Well, it looks as though 2022 has already slipped through my fingers, because this post is already so last year. Sorry about that—I try to prioritize making a post the best it can be over its timing, but I think my philosophy should probably be closer to “quality before quantity, except after consistency,” because the time for resolutions has already wrapped.
Speaking of Wrapped, wrapping season has long since passed over at Spotify. Even their indie, small-town competitor, Apple Music, has its own original spin on this New Year’s stats sheet with Apple Replay. Aw, cute! Keep it up with these fresh ideas, Tim! As an Apple Music user myself (🚩)—and someone who can’t shut up about music, to boot—I’m always hit with that sweet, sweet, social media FOMO every time December rolls around, and I was sheepishly excited that Apple was finally providing their own option for seeing my year in music. What I walked away with, however, was largely disappointing—Apple Replay nails everything Spotify Wrapped has already done, down to its cheugy corporate-hip lingo, and that means it also nails Wrapped’s structural flaws.
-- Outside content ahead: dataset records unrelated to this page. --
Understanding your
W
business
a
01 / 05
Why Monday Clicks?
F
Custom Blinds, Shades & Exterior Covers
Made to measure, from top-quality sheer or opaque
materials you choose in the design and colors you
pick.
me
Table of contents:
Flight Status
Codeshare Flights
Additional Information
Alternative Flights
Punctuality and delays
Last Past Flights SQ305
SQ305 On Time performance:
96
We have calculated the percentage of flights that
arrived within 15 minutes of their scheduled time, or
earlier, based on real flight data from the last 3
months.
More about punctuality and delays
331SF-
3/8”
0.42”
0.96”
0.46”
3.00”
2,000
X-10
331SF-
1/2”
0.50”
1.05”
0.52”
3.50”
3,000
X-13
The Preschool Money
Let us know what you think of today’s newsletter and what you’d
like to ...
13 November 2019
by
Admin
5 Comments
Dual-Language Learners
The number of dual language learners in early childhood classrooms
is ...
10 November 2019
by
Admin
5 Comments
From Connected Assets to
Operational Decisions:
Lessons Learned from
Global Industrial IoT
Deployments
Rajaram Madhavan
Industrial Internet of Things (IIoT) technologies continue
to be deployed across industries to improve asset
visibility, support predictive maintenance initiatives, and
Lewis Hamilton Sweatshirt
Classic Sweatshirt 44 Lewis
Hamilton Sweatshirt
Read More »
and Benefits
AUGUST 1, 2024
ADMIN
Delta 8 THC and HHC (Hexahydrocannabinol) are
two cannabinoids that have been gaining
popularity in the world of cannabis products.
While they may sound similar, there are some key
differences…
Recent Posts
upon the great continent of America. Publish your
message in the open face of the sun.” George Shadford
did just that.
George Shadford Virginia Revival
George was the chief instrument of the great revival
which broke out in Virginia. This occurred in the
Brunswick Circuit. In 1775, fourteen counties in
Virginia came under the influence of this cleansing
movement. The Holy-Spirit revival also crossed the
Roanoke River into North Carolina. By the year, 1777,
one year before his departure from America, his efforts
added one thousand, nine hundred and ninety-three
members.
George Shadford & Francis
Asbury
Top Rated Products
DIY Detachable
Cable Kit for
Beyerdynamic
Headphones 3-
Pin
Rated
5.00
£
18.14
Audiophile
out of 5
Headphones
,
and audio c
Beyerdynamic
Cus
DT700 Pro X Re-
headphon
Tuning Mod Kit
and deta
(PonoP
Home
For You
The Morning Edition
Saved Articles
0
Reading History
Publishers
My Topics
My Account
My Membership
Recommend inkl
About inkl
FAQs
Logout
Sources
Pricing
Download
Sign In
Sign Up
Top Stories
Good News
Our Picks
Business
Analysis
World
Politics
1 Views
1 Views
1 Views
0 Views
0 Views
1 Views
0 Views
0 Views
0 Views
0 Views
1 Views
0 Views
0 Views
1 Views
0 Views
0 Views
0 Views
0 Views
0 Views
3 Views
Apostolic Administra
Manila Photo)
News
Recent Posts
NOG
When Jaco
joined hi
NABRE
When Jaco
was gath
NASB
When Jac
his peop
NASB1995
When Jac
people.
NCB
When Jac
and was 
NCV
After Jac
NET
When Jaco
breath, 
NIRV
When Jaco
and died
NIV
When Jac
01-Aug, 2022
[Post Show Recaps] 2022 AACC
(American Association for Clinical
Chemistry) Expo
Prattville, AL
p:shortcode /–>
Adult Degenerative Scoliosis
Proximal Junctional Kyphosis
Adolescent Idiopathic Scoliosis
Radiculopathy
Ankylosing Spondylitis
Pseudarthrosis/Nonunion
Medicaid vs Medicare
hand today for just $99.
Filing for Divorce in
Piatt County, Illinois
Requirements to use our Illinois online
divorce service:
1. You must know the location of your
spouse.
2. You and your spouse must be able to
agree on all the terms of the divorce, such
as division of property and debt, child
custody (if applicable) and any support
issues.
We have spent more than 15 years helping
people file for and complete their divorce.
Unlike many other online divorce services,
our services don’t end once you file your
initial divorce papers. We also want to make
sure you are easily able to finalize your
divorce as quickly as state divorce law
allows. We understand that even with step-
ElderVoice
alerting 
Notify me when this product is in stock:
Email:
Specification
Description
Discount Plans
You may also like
Look, I know this is probably the last thing worth getting militant about, and to tell you the truth, my feelings are nowhere near that strong about this. Still, I figured now was as good an opportunity as any to enter my own dark horse into the streaming music recap race (wrolls wright off the tongue. Wrrecap. Wrrrapped. Wrrrreplay)—a real homegrown replay/wrapped situation. So, as 2022 comes to a close (four days into 2023), let’s take a look back at the music that defined my year, and that probably didn’t define yours, but here you are, reading about it, so it’s no skin off my back. Don’t think about it too much.
Alright guys, let’s get serious for a second. I’d like to address something real quick before I get into it here, just before twitter hops on this and starts tearing me to shreds. I think in situations like these, the only solution is to come forward with the utmost honesty, humility, and integrity that I can, so that no one is left in the dark about the situation when the judgments start flying. I know we all come here every Friday to just forget the world and enjoy popular, mainstream, accessible music for twenty minutes, and I know that by breaking this tradition, I have broken your trust as readers, as colleagues, and as family. For this, I am deeply ashamed, but I have already begun my long journey in rebuilding these foundations which we collectively hold sacred, and I hope my coming forward about this issue will be the first brick laid. Because, as I’m sure you’re all aware, last week’s Songs of the Week was on September 30th, yet on its banner was emblazoned a lie, loud and proud: a release date on the 23rd. Shameful, I know— a monument to my fallibility even as a public figure, unable to be undone because nothing can be deleted on the internet. And I know what you must all be thinking— “what’s next, not using yellow, red, or white as the title font color? Have we forgotten our allegiance to the proud nation of San Diego?” To— uh… to that I say… to— um… shit.